Work required - Filter the data for "Papai" and copy matching lines.

Information provided Start Marker

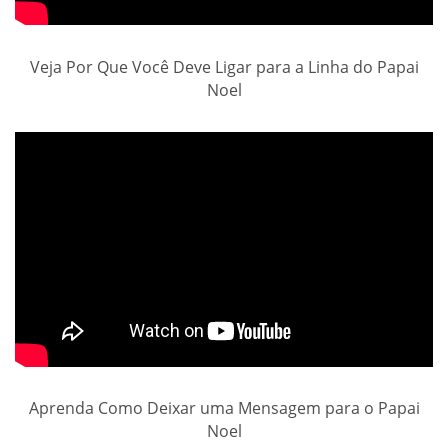
Veja Por Que Você Deve Ligar para a Linha do Papai
Noel
Aprenda Como Deixar uma Mensagem para o Papai
Noel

Information provided End Marker

Exercise result -
Veja Por Que Você Deve Ligar para a Linha do Papai
Aprenda Como Deixar uma Mensagem para o Papai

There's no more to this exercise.